T.L. (Total Length). Distance from tip of mouth to end of longest Caudal ray ; a key criterion when the fin is not damaged and the specimen is adult ; full aquarium size is given in cm for male : this can be up to 30 % more than in nature, where competition, lack of food and predation limit life expectancy and size.
TRAV. (Transverse Series). Count from the first scale° (even halved) in front of Dorsal°, anteriorly downwards to Anal base°.
tree. Graphic representation of results of phylogenetic° studies from various methods (morphological°, osteological°, molecular°), derived from a matrix of component taxa° (e.g., genera°, species°) and of characters, processed by phylogenetic computer° programs ; solidity of tree can be ascertained by various statistic tools, the most used being the bootstrap° value.
triploidy. The normal cells containing not two but three sets of chromosomes (may occur in backcrossings of hybrid females).
trophotaeniae (plural). External, ribbon-like absorptive processes associated with the gut of embryo or, for a short time, newborn of viviparous° sp. (only in Goodeinae).
type° locality (also Terra Typica). Place where the holotype° was collected.
types. Specimens declared as such by the describer, which are deposited in Museum institutions and represent the species.
univalent. When homologous chromosomes° fail to pair during the first meiotic° division, they segregate at random. Elements shorter than 2% usually occur as univalents and may become lost. Univalents often occur in hybrids°.
V. Ventral ray° counts.
Ventral or Pelvic fin. Length of fin from base° to tip° is measured in mm or as a % of S.L.°, as a characteristic of some species having extensions ; in male of viviparous Cyprinodontiformes, Ventral fin is modified into a gonopodium°, as an intromittent organ ; in Killi-Data, by convention, fins are labelled with initial cap letter to differentiate them from region or area of sides.
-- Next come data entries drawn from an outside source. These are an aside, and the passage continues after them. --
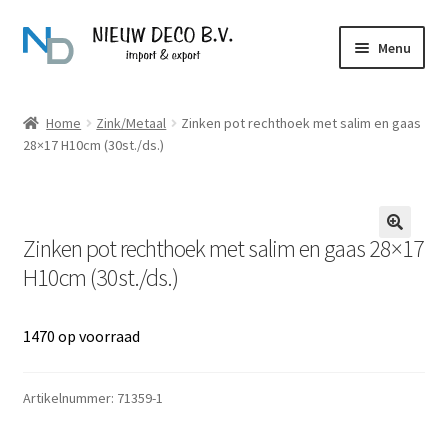
Ga
Ga
Menu
door
naar
naar
de
Over Nieuw Deco
navigatie
inhoud
Home
Zink/Metaal
Zinken pot rechthoek met salim en gaas
28×17 H10cm (30st./ds.)
Producten
Contact
Zinken pot rechthoek met salim en gaas 28×17
H10cm (30st./ds.)
1470 op voorraad
Artikelnummer:
71359-1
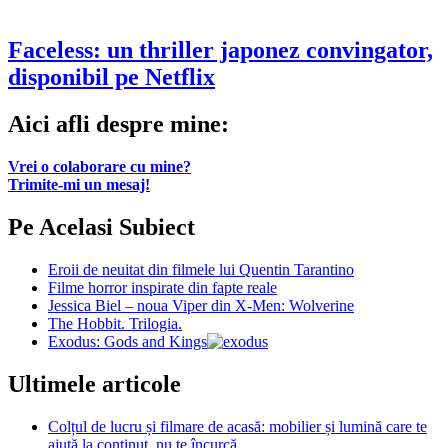
Faceless: un thriller japonez convingator,
disponibil pe Netflix
Aici afli despre mine:
Vrei o colaborare cu mine?
Trimite-mi un mesaj!
Pe Acelasi Subiect
Eroii de neuitat din filmele lui Quentin Tarantino
Filme horror inspirate din fapte reale
Jessica Biel – noua Viper din X-Men: Wolverine
The Hobbit. Trilogia.
Exodus: Gods and Kings
Ultimele articole
Colțul de lucru și filmare de acasă: mobilier și lumină care te
ajută la conținut, nu te încurcă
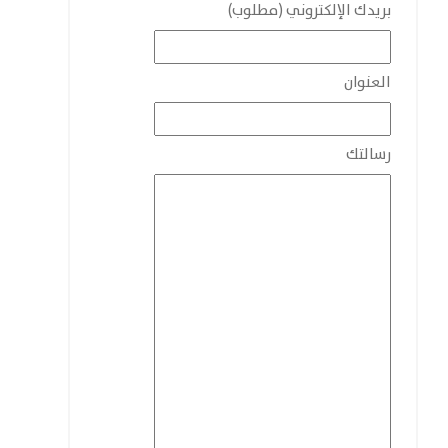
بريدك الإلكتروني (مطلوب)
العنوان
رسالتك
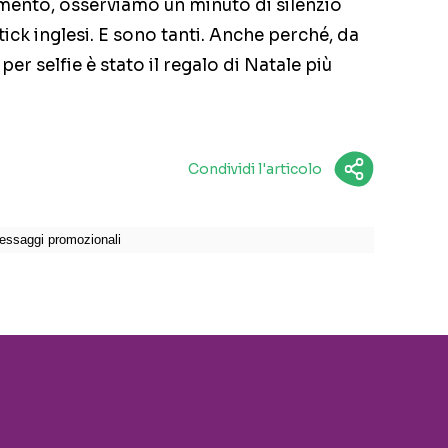
mento, osserviamo un minuto di silenzio
 stick inglesi. E sono tanti. Anche perché, da
per selfie è stato il regalo di Natale più
Condividi l'articolo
VER. (Vertebrae). From occipital bone to hypural plate; abdominal vertebrae (Ab) are distinguished by having paired ribs, whereas caudal vertebrae (Cd) have caudal arches. Counts are based mainly on radiophotographs°.
vicariant. Living in two neighboring areas. Components of a superspecies°, or if interfertile, subspecies° are vicariant.
viviparous. Livebearing. Characterizes Cyprinodontiformes whose offspring is laid alive while eggs are developed internally (opposite egg-laying, as oviparous) with 2 options, either viviparous or ovoviviparous.